The multiply-by-constant optimization work poorly for x86 targets
with multiply units with short latency.

Try some small values M for a sample program like,

  long f (long x) { return x * M; }

for e.g. the -mtune=k8 subtarget.  One gets slow sequences of
lea, add, sub, sal.

So what's wrong?  Is it expmed.c's synth_mult that doesn't measure
costs correctly?  Or does i386.c provide poor cost measures?

I'd say that synth_mult's cost model is great for 3 operand
machines, but not very good for x86.  It does not see the
additional mov instructions inserted in many of its most clever
sequences, nor does it understand that small shifts are done with
the 2 cycle lea instruction (when src!=dst).

Additionally, synth_mult thinks a 10 operation long sequence that
cost 999 is the way to go if a single mult costs 1000.  It does
not take sequence length into account at all.  Perhaps it should?

Let's look at some examples of generated code for -mtune=k8.

6:  (11 bytes, >= 3 cycles)
        leaq    (%rdi,%rdi), %rax
        salq    $3, %rdi
        subq    %rax, %rdi

10: (12 bytes, >= 4 cycles)
        leaq    0(,%rdi,8), %rax
        leaq    (%rax,%rdi,2), %rax

11: (21 bytes, >= 4 cycles)
        leaq    0(,%rdi,4), %rdx
        movq    %rdi, %rax
        salq    $4, %rax
        subq    %rdx, %rax
        subq    %rdi, %rax

13: (21 bytes, >= 4 cycles)
        leaq    0(,%rdi,4), %rdx
        movq    %rdi, %rax
        salq    $4, %rax
        subq    %rdx, %rax
        addq    %rdi, %rax

etc, etc.

The cycle counts are only if we get ideal parallel execution,
otherwise one additional cycle will be needed.  The imul
instruction needs 4 cycles (64-bit operation) and is not
alignment sensitive and needs just one execution slot.  It can
therefore execute simultaneously with independent instructions,
while the above sequences will use up much decode, execute,
and retire resources.

What can be done about this?

The simple fix is to pretend multiplication is cheaper:

--- /u/gcc/gcc-4.2.2/gcc/config/i386/.~/i386.c.~1~      Sat Sep  1 17:28:30
2007
+++ /u/gcc/gcc-4.2.2/gcc/config/i386/i386.c     Thu Dec 13 10:12:07 2007
@@ -17254,7 +17254,7 @@
                op0 = XEXP (op0, 0), mode = GET_MODE (op0);
            }

-         *total = (ix86_cost->mult_init[MODE_INDEX (mode)]
+         *total = (ix86_cost->mult_init[MODE_INDEX (mode)] - 1
                    + nbits * ix86_cost->mult_bit
                    + rtx_cost (op0, outer_code) + rtx_cost (op1, outer_code));

This avoids most of the problems, but we still get a 4 cycle,
2 lea sequence for M = 10.

Potential problem: This might affect other parts of the optimizer
than synth_mult.  That might be bad, but it might also be desirable.

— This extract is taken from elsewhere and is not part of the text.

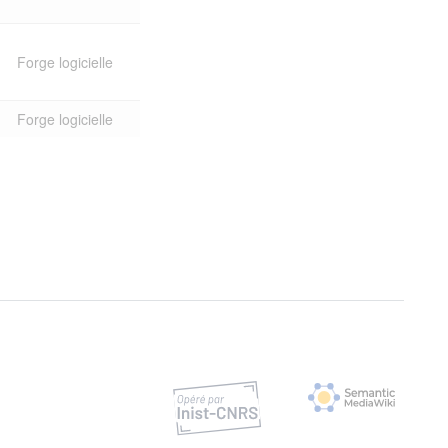
Forge logicielle
Forge logicielle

Another fix would perhaps be to teach synth_mult to understand that
it's generating code for a 2.5 operand machine (one that can only
do "a x= b", not "a = b x c", for some operation x).  We should
teach it that there will be moves inserted for sequences that rely
on a source register twice (more or less).

Letting synth_mult take sequence length into account would also
make sense, I think.  A cost of 1 per operation does not seem
unreasonable.

(I wrote synth_mult originally.)


-- 
           Summary: Multiply-by-constant pessimation
           Product: gcc
           Version: 4.2.2
            Status: UNCONFIRMED
          Severity: enhancement
          Priority: P3
         Component: target
        AssignedTo: unassigned at gcc dot gnu dot org
        ReportedBy: tege-gcc at swox dot com
GCC target triplet: i386-*-*


http://gcc.gnu.org/bugzilla/show_bug.cgi?id=34452